De plus en plus clairement, mais non sans hésitation, le Web-média se construit entre le modèle télévisuel et le modèle bibliothéconomique et il semble bien que son économie sera mixte.

mardi 23 octobre 2007

Le prix du grain

The Register signale (ici, repéré par Ratatium) une étude d'un consultant britannique sur la chute du marché du disque au Royaume-Uni. Extrait (trad JMS) :

Capgemini a calculé que, sur les 480 M de £ perdus par l'industrie depuis 2004, 368 découlaient du changement de format : principalement l'éclatement de l'album CD en une sélection de titres numériques à la carte. Pour le reste, la piraterie concernerait 18% des pertes.

L'étude pointe aussi la responsabilité des supermarchés qui ont cassé les prix. En l'absence de détail sur la méthode de calcul, il faut rester prudent sur ces chiffres et déductions, d'autant que les polémiques, souvent de mauvaise foi, vont bon train on le sait dans ce secteur. On en trouve d'ailleurs un exemple étonnant dans le même billet, qui cite un industriel :

« Ce qui déconnecte le modèle iTunes de la réalité, c'est que, historiquement, ce qui marche pour la propriété intellectuelle ce sont les prix en bloc (bundled price), ce qui ne marche pas c'est la granularité. Croyez-vous que Alan Edgar Poe aurait pu faire de l'argent, s'il avait vendu Le Corbeau séparément de 30 autres poèmes ? »

Le problème dans cette affirmation péremptoire est que Le Corbeau (ici), un des plus célèbres poèmes de la littérature anglophone, a été initialement publié dans un journal, The New York Mirror, où son auteur était critique (wkp).

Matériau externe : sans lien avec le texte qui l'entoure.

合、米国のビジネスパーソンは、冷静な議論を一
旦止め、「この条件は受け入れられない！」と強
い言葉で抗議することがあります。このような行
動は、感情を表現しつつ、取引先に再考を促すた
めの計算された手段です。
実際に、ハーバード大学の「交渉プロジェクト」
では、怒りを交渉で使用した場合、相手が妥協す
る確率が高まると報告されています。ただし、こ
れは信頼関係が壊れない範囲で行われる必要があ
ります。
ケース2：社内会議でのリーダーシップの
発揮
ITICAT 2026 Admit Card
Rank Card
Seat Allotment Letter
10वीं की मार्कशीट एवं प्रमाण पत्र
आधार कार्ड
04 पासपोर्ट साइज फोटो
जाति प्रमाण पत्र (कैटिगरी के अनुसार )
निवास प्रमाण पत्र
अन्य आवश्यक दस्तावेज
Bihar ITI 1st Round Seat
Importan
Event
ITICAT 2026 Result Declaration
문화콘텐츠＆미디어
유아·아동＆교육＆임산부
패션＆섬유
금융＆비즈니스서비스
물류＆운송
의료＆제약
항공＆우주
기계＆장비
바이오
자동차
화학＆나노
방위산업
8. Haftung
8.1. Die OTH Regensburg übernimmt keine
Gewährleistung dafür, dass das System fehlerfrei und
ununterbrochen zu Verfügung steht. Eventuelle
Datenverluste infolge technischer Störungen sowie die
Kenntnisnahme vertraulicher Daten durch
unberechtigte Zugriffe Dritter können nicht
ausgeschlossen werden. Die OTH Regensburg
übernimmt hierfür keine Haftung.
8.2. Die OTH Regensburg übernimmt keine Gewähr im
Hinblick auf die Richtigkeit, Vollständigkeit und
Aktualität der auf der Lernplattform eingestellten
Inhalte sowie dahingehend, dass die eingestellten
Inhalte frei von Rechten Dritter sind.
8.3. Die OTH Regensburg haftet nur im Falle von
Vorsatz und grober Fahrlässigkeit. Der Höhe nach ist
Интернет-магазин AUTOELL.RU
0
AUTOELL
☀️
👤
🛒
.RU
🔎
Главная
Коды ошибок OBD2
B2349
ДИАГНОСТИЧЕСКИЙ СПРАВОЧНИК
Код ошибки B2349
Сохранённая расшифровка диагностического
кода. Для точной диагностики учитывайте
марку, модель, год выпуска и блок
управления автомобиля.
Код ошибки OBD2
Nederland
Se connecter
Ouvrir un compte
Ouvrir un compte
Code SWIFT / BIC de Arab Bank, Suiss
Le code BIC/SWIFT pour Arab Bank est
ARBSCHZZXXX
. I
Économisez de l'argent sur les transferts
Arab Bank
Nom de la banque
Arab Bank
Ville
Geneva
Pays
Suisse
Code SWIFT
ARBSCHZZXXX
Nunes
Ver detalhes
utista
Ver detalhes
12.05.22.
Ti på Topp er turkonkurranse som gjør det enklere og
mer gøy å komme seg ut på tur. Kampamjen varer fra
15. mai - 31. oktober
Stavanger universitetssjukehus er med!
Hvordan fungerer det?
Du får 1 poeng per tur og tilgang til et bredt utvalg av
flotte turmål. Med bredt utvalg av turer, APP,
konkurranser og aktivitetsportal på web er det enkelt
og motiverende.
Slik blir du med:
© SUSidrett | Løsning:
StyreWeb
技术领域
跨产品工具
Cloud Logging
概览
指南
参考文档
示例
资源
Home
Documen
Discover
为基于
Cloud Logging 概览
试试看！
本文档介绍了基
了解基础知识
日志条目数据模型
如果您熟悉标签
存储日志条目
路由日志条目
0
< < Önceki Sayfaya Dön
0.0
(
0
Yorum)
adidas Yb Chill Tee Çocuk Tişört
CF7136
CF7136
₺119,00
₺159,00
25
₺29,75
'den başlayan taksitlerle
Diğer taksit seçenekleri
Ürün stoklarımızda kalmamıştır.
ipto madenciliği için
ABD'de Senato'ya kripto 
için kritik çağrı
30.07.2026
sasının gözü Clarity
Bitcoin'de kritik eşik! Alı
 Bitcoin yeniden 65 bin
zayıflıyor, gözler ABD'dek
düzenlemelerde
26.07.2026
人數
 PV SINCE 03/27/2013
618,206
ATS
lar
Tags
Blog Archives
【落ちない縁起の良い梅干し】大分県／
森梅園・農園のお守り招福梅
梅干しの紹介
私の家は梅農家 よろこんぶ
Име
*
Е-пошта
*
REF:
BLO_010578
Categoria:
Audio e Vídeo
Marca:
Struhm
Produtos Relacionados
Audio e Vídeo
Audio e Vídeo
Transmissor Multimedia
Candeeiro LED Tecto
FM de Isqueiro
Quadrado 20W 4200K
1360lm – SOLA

Il est difficile de prétendre qu'il a enrichi son auteur qui est plutôt considéré comme la figure de l'auteur romantique, mort dans la misère..

Néanmoins l'étude pointe une question de structure importante que l'on retrouve dans d'autres domaines, la Presse ou les revues scientifiques et le découpage en articles par exemple, et qui pourrait aussi être une explication de la relative résistance au numérique de l'édition de livres, rétifs à l'éclatement : quelle relation peut-on faire entre constitution des prix et granularité ?

En réalité, il n'y a pas une seule alternative pour la constitution des prix, mais trois options, et toute une gamme de possibilités intermédiaires. Il ne s'agit pas de choisir entre la vente d'albums ou de morceaux pour la musique, de journaux ou d'articles pour la presse ou encore d'abonnements de revues ou d'achats à l'article pour la science, mais entre ces options et une troisième : la rentabilisation de la collection par un ticket d'entrée payé a priori.

Et, pour compliquer encore le tableau, je rappelle que nous sommes dans un secteur de double marché : biens (en direction du lecteur, auditeur) et attention (en direction de l'annonceur).

Le grand changement du numérique est d'avoir transformé radicalement la structure des coûts, dans la distribution, bien sûr, mais aussi, et c'est souvent oublié, dans le traitement du document, et donc la possibilité de le repérer. La baisse des coûts de distribution ouvre la porte à la vente par morceaux, mais celle des coûts de traitement et de repérage ouvre la voie à la rentabilisation des collections. Si on ajoute maintenant la question des coûts de transaction : négociation avec les clients, gestion et sécurisation des flux monétaires, repérages des identités, etc. On se rend compte de l'intérêt de la valorisation de la collection, plutôt que de la multiplicité de micropaiements dans nombre de cas. C'est aussi une des explications de la préférence pour le marché des annonceurs : il y a moins d'acheteurs, donc moins de coûts de transaction.

Ces éléments expliquent, à mon avis, les évolutions récentes de la Presse sur le Net avec l'accès gratuit aux archives du NYT, ou encore les multiples tentatives d'accès direct à des catalogues musicaux. Voilà ce qui fait aussi la fortune de Elsevier dans le secteur de l'édition scientifique. J'ai emprunté le schéma ci-dessous à une intéressante brochure distribuée par Livre-Hebdo à la dernière foire du livre de Francfort (repéré par Bibliofrance).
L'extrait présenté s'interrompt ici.